FORMER US vice-president Dick Cheney may be charged in connection with a bribery scandal that allegedly involves Halliburton, the energy firm he used to head up in the 1990s, the Nigerian authorities have said.
A spokesperson for Nigeria’s Economic and Financial Crimes Commission (EFCC) yesterday said charges would probably be brought against Mr Cheney, who was Halliburton’s chief executive before becoming the US vice-president in 2001, next week.
“If the summary of our legal opinion favours a sustainable charge, we will go ahead according to plan,” commission spokesman Femi Babafemi said. “It is on our plate to prosecute all those found liable in the Halliburton bribery case.”
The charges relate to a case involving engineering company Kellogg Brown Root (KBR), which last year admitted bribing Nigerian officials in relation to the construction of natural gas plant in southern Nigeria.
KBR was a subsidiary of Halliburton, but the two companies have now split. However, KBR last year pleaded guilty to paying $180m (€135m) in bribes prior to 2007, when the two companies were still connected.

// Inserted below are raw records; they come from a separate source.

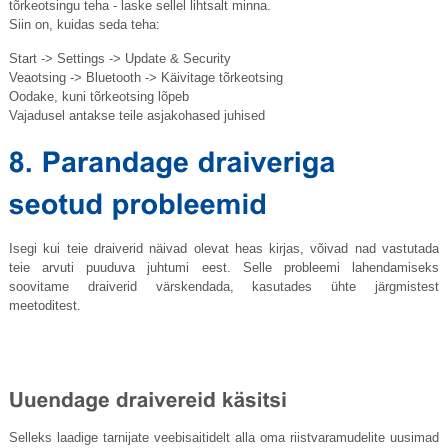
tõrkeotsingu teha - laske sellel lihtsalt minna.
Siin on, kuidas seda teha:
Start -> Settings -> Update & Security
Veaotsing -> Bluetooth -> Käivitage tõrkeotsing
Oodake, kuni tõrkeotsing lõpeb
Vajadusel antakse teile asjakohased juhised
Isegi kui teie draiverid näivad olevat heas kirjas, võivad nad vastutada
teie arvuti puuduva juhtumi eest. Selle probleemi lahendamiseks
soovitame draiverid värskendada, kasutades ühte järgmistest
meetoditest.
Selleks laadige tarnijate veebisaitidelt alla oma riistvaramudelite uusimad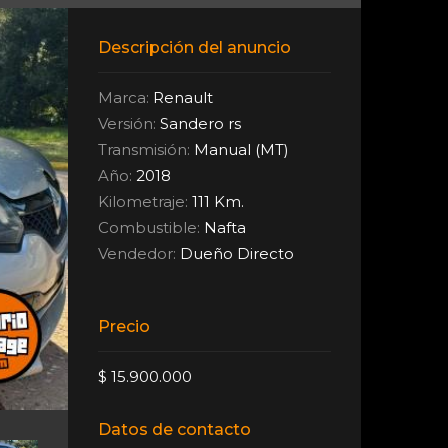
Descripción del anuncio
Marca:
Renault
Versión:
Sandero rs
Transmisión:
Manual (MT)
Año:
2018
Kilometraje:
111 Km.
Combustible:
Nafta
Vendedor:
Dueño Directo
Precio
$ 15.900.000
Datos de contacto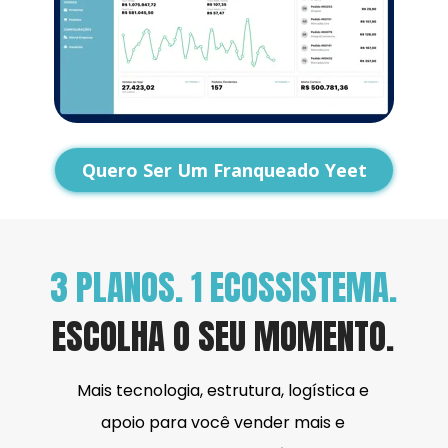
Quero Ser Um Franqueado Yeet
3 PLANOS. 1 ECOSSISTEMA.
ESCOLHA O SEU MOMENTO.
Mais tecnologia, estrutura, logística e 
apoio para você vender mais e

The firm agreed to pay $579m (€433m) in fines related to the case in the US.
Despite the admission of guilt, anti-corruption units in Nigeria, France and Switzerland, also decided to conduct their own investigations into the case. Halliburton denies it was involved in the bribery admitted to by KBR.
Mr Cheney’s lawyer, Terence O’Donnell, also said US investigators had “found no suggestion of any impropriety by Dick Cheney in his role of CEO of Halliburton”.
“Any suggestion of misconduct on his part, made now, years later, is entirely baseless,” he said.
Last week the EFCC raided Halliburton offices in Nigeria, and 10 people were brought in for questioning before being released without charge. In response the energy firm said the raid by the EFCC was “an affront against justice”.